Well, things are now unraveling at a rapid pace.  In mid-April, the company asked the Hong Kong exchange to suspend trading of its shares. The IHT article indicates that shortly afterwards

. . . banks had called in debts of . . .$300 million, and liquidators were sent in. [Cary] Ma [chief executive of Moulin] and his father, Ma Bo Kee, the company’s founder and chairman, were arrested as the police began a fraud investigation. The speed of Moulin’s collapse has stunned investors.

Some broader lessons

Now, I certainly don’t know whether there was fraud, but I believe this story offers a broader message.  Many Chinese companies are tempted to emulate Western companies. They want to diversify beyond specialized manufacturing activities and develop brands of their own.  This is likely to be a mistake.  It may undermine the deep advantage that is driving the success of these Chinese companies.

Chinese companies have deeply specialized.  In many cases, they are focused on what I call infrastructure management businesses – high volume, routine processing activities, like contract manufacturing or operating logistics networks.  They have aggressively built capabilities in these businesses and possess a distinct advantage over many Western companies that were more diversified.

Through its acquisitions over the past decade, Moulin tried to simultaneously enter two other businesses – product innovation and commercialization (design and branding of eyewear) and customer relationship businesses (retailing).  These are very different kinds of businesses and inevitably represent a loss of focus (no pun intended).

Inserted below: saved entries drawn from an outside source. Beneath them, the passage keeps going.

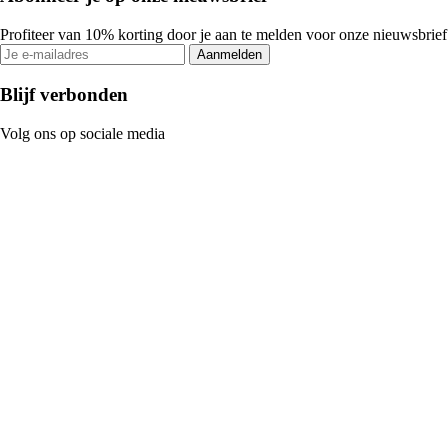
Profiteer van 10% korting door je aan te melden voor onze nieuwsbrief
Aanmelden
Blijf verbonden
Volg ons op sociale media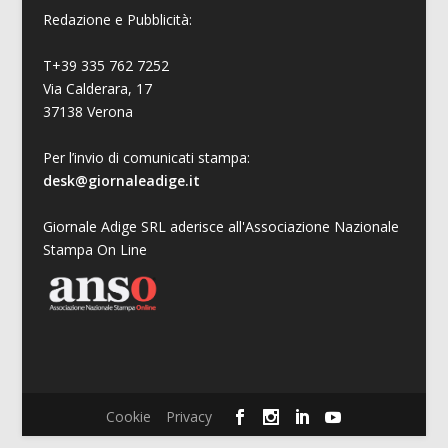
Redazione e Pubblicità:
T+39 335 762 7252
Via Calderara, 17
37138 Verona
Per l’invio di comunicati stampa:
desk@giornaleadige.it
Giornale Adige SRL aderisce all'Associazione Nazionale
Stampa On Line
Cookie
Privacy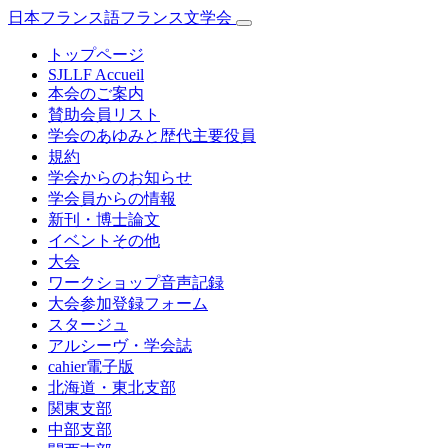
日本フランス語フランス文学会
トップページ
SJLLF Accueil
本会のご案内
賛助会員リスト
学会のあゆみと歴代主要役員
規約
学会からのお知らせ
学会員からの情報
新刊・博士論文
イベントその他
大会
ワークショップ音声記録
大会参加登録フォーム
スタージュ
アルシーヴ・学会誌
cahier電子版
北海道・東北支部
関東支部
中部支部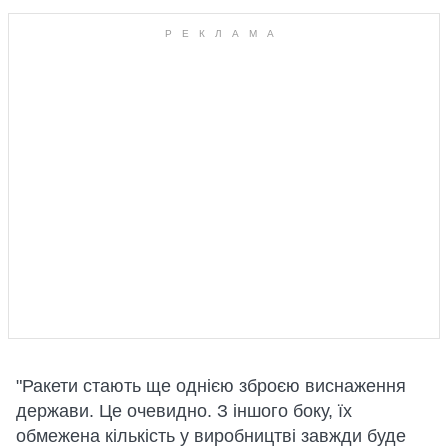
"Ракети стають ще однією зброєю виснаження
держави. Це очевидно. З іншого боку, їх
обмежена кількість у виробництві завжди буде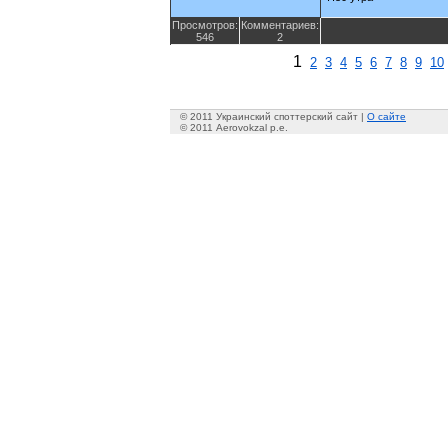
Просмотров:
Комментариев:
546
2
1
2
3
4
5
6
7
8
9
10
© 2011 Украинский споттерский сайт |
О сайте
© 2011 Aerovokzal p.e.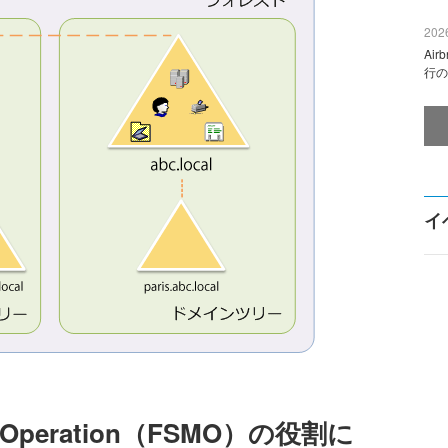
2026
Ai
行の
イ
ster Operation（FSMO）の役割に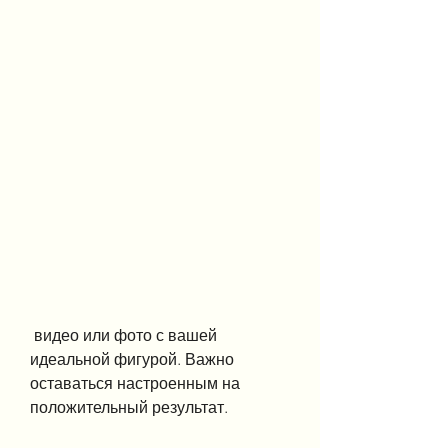
 видео или фото с вашей 
идеальной фигурой. Важно 
оставаться настроенным на 
положительный результат.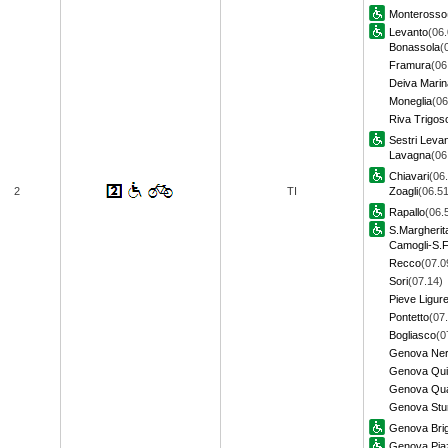
Monterosso
Levanto
(06.
Bonassola
(
Framura
(06
Deiva Marin
Moneglia
(06
Riva Trigos
Sestri Leva
Lavagna
(06
Chiavari
(06
2
TI
Zoagli
(06.51
Rapallo
(06.
S.Margherit
Camogli-S.F
Recco
(07.0
Sori
(07.14)
Pieve Ligur
Pontetto
(07
Bogliasco
(0
Genova Ner
Genova Qui
Genova Qua
Genova Stu
Genova Bri
Genova Piaz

Moulin would have been much better advised to focus on aggressive growth as an infrastructure management business.  These businesses have the potential to become very large and profitable, especially if Chinese companies continue to focus on accelerating capability building.  The success of many Chinese companies to date has come from much tighter focus.  Rather than emulating Western companies, these Chinese companies should recognize that their success hinges on challenging the traditional model of Western companies. They depart from that path at their peril.

Contrast with Lenovo and Haier

It is useful also to distinguish Moulin’s expansion from the recent acquisition by Lenovo of IBM’s personal computer business and Haier’s recent bid for Maytag.  These latter Chinese companies that have been primarily focused on serving the domestic Chinese market, unlike the highly specialized offshoring service providers that focus on global markets. These companies are already playing across the three business types mentioned above – in this respect, they look like more diversified Western companies.  They have one big difference with their Western counter-parts. Their close relationship with the Chinese government gives them access to virtually zero cost capital through the country’s state-owned banks, earning them the title of “aberrant buyers”, to use the term employed in a recent Financial Times article (subscription required).

These buyers are likely to run into a different sort of trouble as they go on the prowl for Western assets, especially Western brands.  Cheap capital creates the risk of overpaying for assets, especially for product brands, at a time when product brands are actually diminishing in economic value.  Many of these companies are fleeing shrinking margins in the domestic Chinese market, but the challenge of integrating and strengthening weak performers in global markets may distract them from effectively addressing the growing challenges of their domestic market.

Like their Western counterparts, these Chinese companies would be better advised to unbundle and specialize in one of three business types – infrastructure management businesses (contract manufacturing), product innovation and commercialization businesses or customer relationship businesses. Trying to straddle all three businesses will only lead to trouble - especially if they have access to cheap capital that diminishes their sense of urgency about the difficult choices ahead.